Try as she would, she was unable to find words of any intimacy. She
tried to realize that she had promised to marry this man, but never
before had he seemed so much a stranger to her, so little a part of her
life. It came to her with a sensation of the incredible that she had
done this thing, taken this irrevocable step.
The sudden sight of Ginger had shaken her. It was as though in the last
half-hour she had forgotten him and only now realized what marriage with
Bruce Carmyle would mean to their comradeship. From now on he was dead
to her. If anything in this world was certain that was. Sally Nicholas
was Ginger's pal, but Mrs. Carmyle, she realized, would never be allowed
to see him again. A devastating feeling of loss smote her like a blow.
"Yes, I've had enough of this place," Bruce Carmyle was saying.
"Good night," said Sally. She hesitated. "When shall I see you?" she
asked awkwardly.
It occurred to Bruce Carmyle that he was not showing himself at his
best. He had, he perceived, allowed his nerves to run away with him.
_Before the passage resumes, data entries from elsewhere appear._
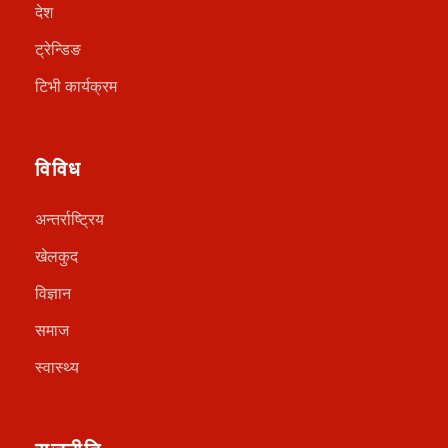
देश
ट्रेन्डिङ
टिभी कार्यक्रम
विविध
अन्तर्राष्ट्रिय
खेलकुद
विज्ञान
समाज
स्वास्थ्य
"You don't mind if I go?" he said more amiably. "The fact is, I can't
stand this place any longer. I'll tell you one thing, I'm going to take
you out of here quick."
"I'm afraid I can't leave at a moment's notice," said Sally, loyal to
her obligations.
"We'll talk over that to-morrow. I'll call for you in the morning and
take you for a drive somewhere in a car. You want some fresh air after
this." Mr. Carmyle looked about him in stiff disgust, and expressed his
unalterable sentiments concerning the Flower Garden, that apple of
Isadore Abrahams' eye, in a snort of loathing. "My God! What a place!"
He walked quickly away and disappeared. And Ginger, beaming happily,
swooped on Sally's table like a homing pigeon.